Exploratory Data Analysis (EDA)
EDA is where you put everything together. It's the systematic process of investigating a dataset to discover patterns, spot anomalies, and form hypotheses. Think of it as being a detective — you interrogate the data until it reveals its secrets.
The EDA Checklist
Every EDA follows roughly the same steps. Master this workflow and you can analyze any dataset with confidence.
import pandas as pd
import numpy as np
df = pd.read_csv("titanic.csv")
print(f"Shape: {df.shape}")
print(f"\nColumn types:\n{df.dtypes}")
print(f"\nMissing values:\n{df.isnull().sum()}")

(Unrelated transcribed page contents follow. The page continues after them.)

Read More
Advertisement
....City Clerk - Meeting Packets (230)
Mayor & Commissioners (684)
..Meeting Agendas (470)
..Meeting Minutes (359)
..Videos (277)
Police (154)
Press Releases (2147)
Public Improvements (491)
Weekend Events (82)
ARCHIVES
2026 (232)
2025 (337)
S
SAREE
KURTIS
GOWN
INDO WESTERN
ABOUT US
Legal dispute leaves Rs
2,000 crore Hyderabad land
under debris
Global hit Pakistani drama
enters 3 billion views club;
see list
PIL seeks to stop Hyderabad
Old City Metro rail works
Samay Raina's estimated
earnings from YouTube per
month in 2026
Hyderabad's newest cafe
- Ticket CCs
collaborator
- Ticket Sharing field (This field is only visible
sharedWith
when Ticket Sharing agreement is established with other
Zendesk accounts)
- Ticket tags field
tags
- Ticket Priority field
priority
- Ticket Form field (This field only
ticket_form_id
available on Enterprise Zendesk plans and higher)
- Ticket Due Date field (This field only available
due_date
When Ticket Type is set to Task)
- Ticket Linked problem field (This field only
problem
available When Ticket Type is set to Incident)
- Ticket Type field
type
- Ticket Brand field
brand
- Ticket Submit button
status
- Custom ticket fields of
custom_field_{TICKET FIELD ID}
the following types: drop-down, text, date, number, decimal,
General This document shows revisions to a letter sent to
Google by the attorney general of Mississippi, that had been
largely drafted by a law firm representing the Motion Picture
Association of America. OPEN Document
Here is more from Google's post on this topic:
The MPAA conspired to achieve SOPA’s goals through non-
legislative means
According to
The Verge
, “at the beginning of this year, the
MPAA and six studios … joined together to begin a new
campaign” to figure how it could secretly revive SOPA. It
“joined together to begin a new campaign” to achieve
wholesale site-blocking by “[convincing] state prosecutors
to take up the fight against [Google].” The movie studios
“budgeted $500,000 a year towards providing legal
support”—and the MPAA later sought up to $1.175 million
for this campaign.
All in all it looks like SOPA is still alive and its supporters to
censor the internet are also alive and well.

print(f"\nBasic stats:\n{df.describe()}")
Start with the basics: how much data do you have, what types, what's missing? These three questions set the stage for everything else.
Try it Yourself toUnivariate Analysis
Look at each variable individually. Distributions tell you about the shape, central tendency, and spread of your data.
import matplotlib.pyplot as plt
import seaborn as sns
import pandas as pd
df = pd.read_csv("titanic.csv")
fig, axes = plt.subplots(2, 2, figsize=(12, 10))
sns.histplot(df["age"].dropna(), kde=True, ax=axes[0, 0])
axes[0, 0].set_title("Age Distribution")
sns.countplot(data=df, x="sex", ax=axes[0, 1])
axes[0, 1].set_title("Gender Count")
sns.boxplot(data=df, y="fare", ax=axes[1, 0])
axes[1, 0].set_title("Fare Distribution")
sns.countplot(data=df, x="pclass", ax=axes[1, 1])
axes[1, 1].set_title("Passenger Class")
plt.tight_layout()
plt.show()
Histograms for continuous variables, count plots for categorical variables, box plots for outlier detection. This 2x2 grid gives you a quick overview of the most important features.
Try it Yourself toBivariate Analysis
Now look at relationships between variables. How does survival relate to passenger class? Does age affect fare?
import seaborn as sns
import matplotlib.pyplot as plt
import pandas as pd
df = pd.read_csv("titanic.csv")
fig, axes = plt.subplots(1, 3, figsize=(18, 5))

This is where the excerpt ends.